▸ **Material for this task**:
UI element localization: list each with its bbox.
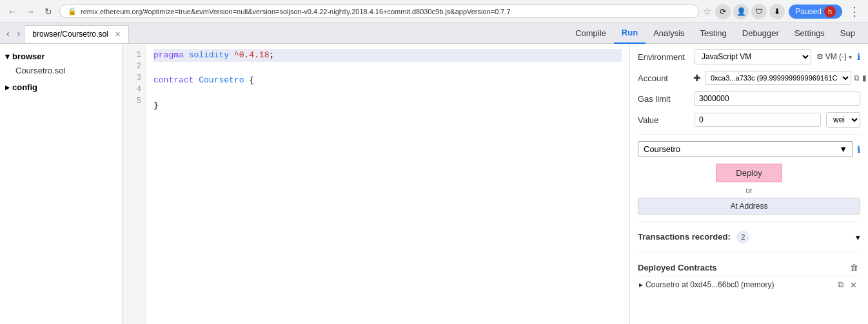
ext-icon-2[interactable]: 👤: [733, 4, 749, 19]
environment-row: Environment JavaScript VM ⚙ VM (-) ▾ ℹ: [638, 49, 860, 64]
transactions-label: Transactions recorded:: [638, 232, 731, 242]
analysis-nav-button[interactable]: Analysis: [646, 23, 692, 44]
refresh-button[interactable]: ↻: [41, 5, 55, 19]
line-num-5: 5: [126, 95, 141, 107]
menu-button[interactable]: ⋮: [846, 3, 863, 20]
account-plus-icon[interactable]: ✚: [693, 73, 701, 83]
deployed-contracts-label: Deployed Contracts: [638, 263, 717, 272]
run-nav-button[interactable]: Run: [614, 23, 646, 44]
sidebar-file-name: Coursetro.sol: [15, 66, 65, 75]
ext-icon-4[interactable]: ⬇: [769, 4, 785, 19]
environment-label: Environment: [638, 52, 689, 62]
contract-select-wrap[interactable]: Coursetro ▼: [638, 141, 853, 157]
tab-label: browser/Coursetro.sol: [32, 30, 108, 39]
tab-bar: ‹ › browser/Coursetro.sol ✕ Compile Run …: [0, 23, 868, 44]
editor-area[interactable]: 1 2 3 4 5 pragma solidity ^0.4.18; contr…: [123, 44, 629, 324]
account-select-wrap: 0xca3...a733c (99.9999999999969161C ⧉ ▮: [705, 71, 867, 85]
bookmark-button[interactable]: ☆: [703, 6, 711, 17]
code-line-4: [153, 87, 622, 100]
browser-chrome: ← → ↻ 🔒 remix.ethereum.org/#optimize=tru…: [0, 0, 868, 23]
copy-deployed-button[interactable]: ⧉: [836, 279, 845, 291]
paused-badge[interactable]: Paused h: [789, 5, 842, 19]
deploy-button[interactable]: Deploy: [716, 164, 782, 182]
copy-account-icon2[interactable]: ▮: [862, 73, 867, 82]
sidebar-browser-section[interactable]: ▾ browser: [0, 49, 122, 64]
account-select[interactable]: 0xca3...a733c (99.9999999999969161C: [705, 71, 851, 85]
value-label: Value: [638, 115, 689, 125]
environment-info-icon[interactable]: ℹ: [857, 52, 860, 62]
forward-button[interactable]: →: [23, 5, 37, 19]
tab-coursetro[interactable]: browser/Coursetro.sol ✕: [24, 25, 128, 43]
deployed-chevron-icon: ▸: [639, 280, 643, 289]
debugger-nav-button[interactable]: Debugger: [735, 23, 787, 44]
deployed-contract-item: ▸ Coursetro at 0xd45...66bc0 (memory) ⧉ …: [638, 276, 860, 293]
vm-text: VM (-): [825, 52, 847, 61]
support-nav-button[interactable]: Sup: [833, 23, 863, 44]
deployed-contract-name: ▸ Coursetro at 0xd45...66bc0 (memory): [639, 280, 774, 289]
top-nav: Compile Run Analysis Testing Debugger Se…: [567, 23, 868, 44]
tab-scroll-left[interactable]: ‹: [3, 26, 14, 41]
paused-avatar: h: [824, 6, 836, 17]
tab-scroll-right[interactable]: ›: [14, 26, 25, 41]
address-text: remix.ethereum.org/#optimize=true&evmVer…: [81, 8, 511, 15]
clear-deployed-button[interactable]: 🗑: [848, 262, 860, 273]
vm-badge: ⚙ VM (-) ▾: [816, 52, 852, 61]
value-input[interactable]: [695, 113, 821, 127]
value-unit-select[interactable]: wei: [826, 112, 860, 128]
deployed-actions: ⧉ ✕: [836, 279, 859, 291]
sidebar: ▾ browser Coursetro.sol ▸ config: [0, 44, 123, 324]
contract-name: Coursetro: [644, 144, 680, 154]
environment-select[interactable]: JavaScript VM: [695, 49, 811, 64]
settings-nav-button[interactable]: Settings: [787, 23, 833, 44]
line-num-1: 1: [126, 49, 141, 61]
browser-expand-icon: ▾: [5, 52, 10, 61]
main-layout: ▾ browser Coursetro.sol ▸ config 1 2 3 4…: [0, 44, 868, 324]
transactions-row[interactable]: Transactions recorded: 2 ▾: [638, 228, 860, 246]
lock-icon: 🔒: [68, 7, 77, 15]
editor-inner: 1 2 3 4 5 pragma solidity ^0.4.18; contr…: [123, 44, 629, 324]
code-line-1: pragma solidity ^0.4.18;: [153, 49, 622, 62]
back-button[interactable]: ←: [5, 5, 19, 19]
gas-limit-row: Gas limit: [638, 91, 860, 106]
gas-limit-label: Gas limit: [638, 94, 689, 104]
vm-icon: ⚙: [816, 52, 824, 61]
right-panel: Environment JavaScript VM ⚙ VM (-) ▾ ℹ A…: [629, 44, 868, 324]
transactions-chevron: ▾: [856, 233, 860, 242]
close-tab-button[interactable]: ✕: [115, 30, 121, 39]
line-num-4: 4: [126, 84, 141, 95]
config-label: config: [12, 82, 37, 92]
ext-icon-1[interactable]: ⟳: [715, 4, 731, 19]
account-label: Account: [638, 73, 689, 83]
value-row: Value wei: [638, 112, 860, 128]
transactions-badge: 2: [736, 231, 749, 243]
browser-label: browser: [12, 52, 45, 61]
copy-account-icon[interactable]: ⧉: [854, 73, 860, 82]
compile-nav-button[interactable]: Compile: [567, 23, 614, 44]
extension-icons: ⟳ 👤 🛡 ⬇: [715, 4, 785, 19]
deployed-item-label: Coursetro at 0xd45...66bc0 (memory): [646, 280, 774, 289]
code-line-3: contract Coursetro {: [153, 74, 622, 87]
code-content[interactable]: pragma solidity ^0.4.18; contract Course…: [146, 44, 629, 324]
divider-3: [638, 253, 860, 253]
account-row: Account ✚ 0xca3...a733c (99.999999999996…: [638, 71, 860, 85]
sidebar-file-coursetro[interactable]: Coursetro.sol: [0, 64, 122, 77]
deploy-section: Deploy: [638, 164, 860, 182]
contract-info-icon[interactable]: ℹ: [857, 144, 860, 155]
close-deployed-button[interactable]: ✕: [848, 280, 859, 291]
testing-nav-button[interactable]: Testing: [693, 23, 735, 44]
address-bar[interactable]: 🔒 remix.ethereum.org/#optimize=true&evmV…: [59, 5, 699, 18]
gas-limit-input[interactable]: [695, 91, 860, 106]
code-line-2: [153, 62, 622, 75]
code-line-5: }: [153, 99, 622, 112]
paused-label: Paused: [795, 7, 822, 16]
line-numbers: 1 2 3 4 5: [123, 44, 146, 324]
vm-chevron: ▾: [849, 53, 852, 61]
at-address-button[interactable]: At Address: [638, 198, 860, 214]
divider-2: [638, 221, 860, 222]
or-text: or: [638, 186, 860, 195]
ext-icon-3[interactable]: 🛡: [751, 4, 767, 19]
config-expand-icon: ▸: [5, 82, 10, 92]
deployed-contracts-header: Deployed Contracts 🗑: [638, 260, 860, 276]
divider-1: [638, 134, 860, 135]
sidebar-config-section[interactable]: ▸ config: [0, 80, 122, 95]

▸ **Work to complete**:
Return the full listing exactly as written, without any of its images.

▸ **Solution below**:
UI element localization: list each with its bbox.
ext-icon-2[interactable]: 👤: [733, 4, 749, 19]
environment-row: Environment JavaScript VM ⚙ VM (-) ▾ ℹ: [638, 49, 860, 64]
transactions-label: Transactions recorded:: [638, 232, 731, 242]
analysis-nav-button[interactable]: Analysis: [646, 23, 692, 44]
refresh-button[interactable]: ↻: [41, 5, 55, 19]
line-num-5: 5: [126, 95, 141, 107]
menu-button[interactable]: ⋮: [846, 3, 863, 20]
account-plus-icon[interactable]: ✚: [693, 73, 701, 83]
deployed-contracts-label: Deployed Contracts: [638, 263, 717, 272]
run-nav-button[interactable]: Run: [614, 23, 646, 44]
sidebar-file-name: Coursetro.sol: [15, 66, 65, 75]
ext-icon-4[interactable]: ⬇: [769, 4, 785, 19]
environment-label: Environment: [638, 52, 689, 62]
contract-select-wrap[interactable]: Coursetro ▼: [638, 141, 853, 157]
tab-label: browser/Coursetro.sol: [32, 30, 108, 39]
tab-bar: ‹ › browser/Coursetro.sol ✕ Compile Run …: [0, 23, 868, 44]
editor-area[interactable]: 1 2 3 4 5 pragma solidity ^0.4.18; contr…: [123, 44, 629, 324]
account-select-wrap: 0xca3...a733c (99.9999999999969161C ⧉ ▮: [705, 71, 867, 85]
bookmark-button[interactable]: ☆: [703, 6, 711, 17]
code-line-4: [153, 87, 622, 100]
browser-chrome: ← → ↻ 🔒 remix.ethereum.org/#optimize=tru…: [0, 0, 868, 23]
copy-deployed-button[interactable]: ⧉: [836, 279, 845, 291]
paused-badge[interactable]: Paused h: [789, 5, 842, 19]
deploy-button[interactable]: Deploy: [716, 164, 782, 182]
copy-account-icon2[interactable]: ▮: [862, 73, 867, 82]
sidebar-browser-section[interactable]: ▾ browser: [0, 49, 122, 64]
account-select[interactable]: 0xca3...a733c (99.9999999999969161C: [705, 71, 851, 85]
value-label: Value: [638, 115, 689, 125]
environment-info-icon[interactable]: ℹ: [857, 52, 860, 62]
forward-button[interactable]: →: [23, 5, 37, 19]
tab-coursetro[interactable]: browser/Coursetro.sol ✕: [24, 25, 128, 43]
deployed-chevron-icon: ▸: [639, 280, 643, 289]
debugger-nav-button[interactable]: Debugger: [735, 23, 787, 44]
deployed-contract-item: ▸ Coursetro at 0xd45...66bc0 (memory) ⧉ …: [638, 276, 860, 293]
vm-text: VM (-): [825, 52, 847, 61]
support-nav-button[interactable]: Sup: [833, 23, 863, 44]
deployed-contract-name: ▸ Coursetro at 0xd45...66bc0 (memory): [639, 280, 774, 289]
top-nav: Compile Run Analysis Testing Debugger Se…: [567, 23, 868, 44]
tab-scroll-left[interactable]: ‹: [3, 26, 14, 41]
paused-avatar: h: [824, 6, 836, 17]
tab-scroll-right[interactable]: ›: [14, 26, 25, 41]
address-text: remix.ethereum.org/#optimize=true&evmVer…: [81, 8, 511, 15]
clear-deployed-button[interactable]: 🗑: [848, 262, 860, 273]
vm-badge: ⚙ VM (-) ▾: [816, 52, 852, 61]
value-input[interactable]: [695, 113, 821, 127]
value-unit-select[interactable]: wei: [826, 112, 860, 128]
deployed-actions: ⧉ ✕: [836, 279, 859, 291]
sidebar: ▾ browser Coursetro.sol ▸ config: [0, 44, 123, 324]
contract-name: Coursetro: [644, 144, 680, 154]
environment-select[interactable]: JavaScript VM: [695, 49, 811, 64]
settings-nav-button[interactable]: Settings: [787, 23, 833, 44]
line-num-1: 1: [126, 49, 141, 61]
browser-expand-icon: ▾: [5, 52, 10, 61]
main-layout: ▾ browser Coursetro.sol ▸ config 1 2 3 4…: [0, 44, 868, 324]
transactions-row[interactable]: Transactions recorded: 2 ▾: [638, 228, 860, 246]
lock-icon: 🔒: [68, 7, 77, 15]
editor-inner: 1 2 3 4 5 pragma solidity ^0.4.18; contr…: [123, 44, 629, 324]
code-line-1: pragma solidity ^0.4.18;: [153, 49, 622, 62]
back-button[interactable]: ←: [5, 5, 19, 19]
gas-limit-row: Gas limit: [638, 91, 860, 106]
gas-limit-label: Gas limit: [638, 94, 689, 104]
vm-icon: ⚙: [816, 52, 824, 61]
right-panel: Environment JavaScript VM ⚙ VM (-) ▾ ℹ A…: [629, 44, 868, 324]
transactions-chevron: ▾: [856, 233, 860, 242]
close-tab-button[interactable]: ✕: [115, 30, 121, 39]
line-num-4: 4: [126, 84, 141, 95]
config-label: config: [12, 82, 37, 92]
ext-icon-1[interactable]: ⟳: [715, 4, 731, 19]
account-label: Account: [638, 73, 689, 83]
value-row: Value wei: [638, 112, 860, 128]
transactions-badge: 2: [736, 231, 749, 243]
browser-label: browser: [12, 52, 45, 61]
copy-account-icon[interactable]: ⧉: [854, 73, 860, 82]
compile-nav-button[interactable]: Compile: [567, 23, 614, 44]
extension-icons: ⟳ 👤 🛡 ⬇: [715, 4, 785, 19]
deployed-item-label: Coursetro at 0xd45...66bc0 (memory): [646, 280, 774, 289]
code-line-3: contract Coursetro {: [153, 74, 622, 87]
code-content[interactable]: pragma solidity ^0.4.18; contract Course…: [146, 44, 629, 324]
divider-3: [638, 253, 860, 253]
account-row: Account ✚ 0xca3...a733c (99.999999999996…: [638, 71, 860, 85]
sidebar-file-coursetro[interactable]: Coursetro.sol: [0, 64, 122, 77]
deploy-section: Deploy: [638, 164, 860, 182]
contract-info-icon[interactable]: ℹ: [857, 144, 860, 155]
close-deployed-button[interactable]: ✕: [848, 280, 859, 291]
testing-nav-button[interactable]: Testing: [693, 23, 735, 44]
address-bar[interactable]: 🔒 remix.ethereum.org/#optimize=true&evmV…: [59, 5, 699, 18]
gas-limit-input[interactable]: [695, 91, 860, 106]
code-line-2: [153, 62, 622, 75]
code-line-5: }: [153, 99, 622, 112]
paused-label: Paused: [795, 7, 822, 16]
line-numbers: 1 2 3 4 5: [123, 44, 146, 324]
vm-chevron: ▾: [849, 53, 852, 61]
at-address-button[interactable]: At Address: [638, 198, 860, 214]
divider-2: [638, 221, 860, 222]
or-text: or: [638, 186, 860, 195]
ext-icon-3[interactable]: 🛡: [751, 4, 767, 19]
config-expand-icon: ▸: [5, 82, 10, 92]
deployed-contracts-header: Deployed Contracts 🗑: [638, 260, 860, 276]
divider-1: [638, 134, 860, 135]
sidebar-config-section[interactable]: ▸ config: [0, 80, 122, 95]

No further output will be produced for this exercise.